▶ [Task goal]
Copy, without a single change, each line from the one that holds "kolejnych komentarzy." to the bottom of the entries below, and drop any pictures.

▶ [Data extracts]
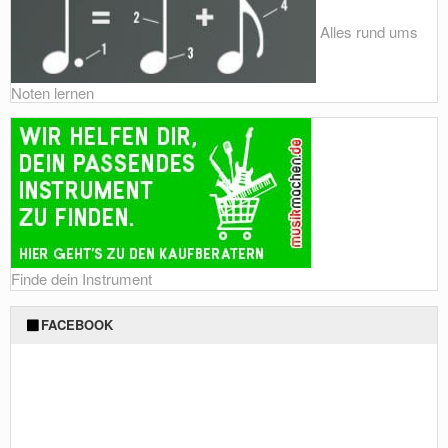
Alles rund ums
Noten lernen
Finde dein Instrument
FACEBOOK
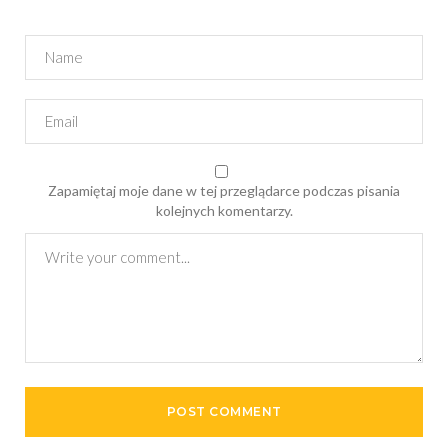
Zapamiętaj moje dane w tej przeglądarce podczas pisania
kolejnych komentarzy.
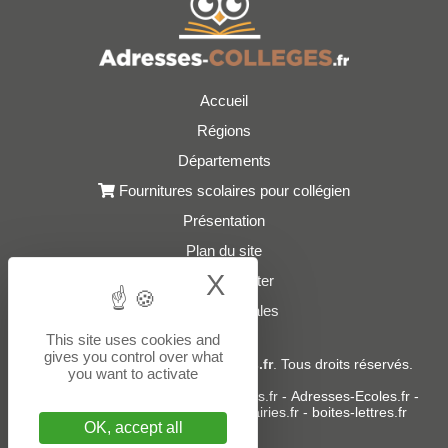
Accueil
Régions
Départements
Fournitures scolaires pour collégien
Présentation
Plan du site
X
Hide cookie bann
Nous contacter
Mentions légales
This site uses cookies and
gives you control over what
© 2021 - 2026
Adresses-Colleges.fr
. Tous droits réservés.
you want to activate
Sites partenaires :
donneespubliques.fr
-
Adresses-Ecoles.fr
-
Adresses-Lycees.fr
-
Adresses-Mairies.fr
-
boites-lettres.fr
OK, accept all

▶ [Exercise result]
kolejnych komentarzy.
Accueil
Régions
Départements
Fournitures scolaires pour collégien
Présentation
Plan du site
X
Hide cookie bann
Nous contacter
Mentions légales
This site uses cookies and
gives you control over what
© 2021 - 2026
Adresses-Colleges.fr
. Tous droits réservés.
you want to activate
Sites partenaires :
donneespubliques.fr
-
Adresses-Ecoles.fr
-
Adresses-Lycees.fr
-
Adresses-Mairies.fr
-
boites-lettres.fr
OK, accept all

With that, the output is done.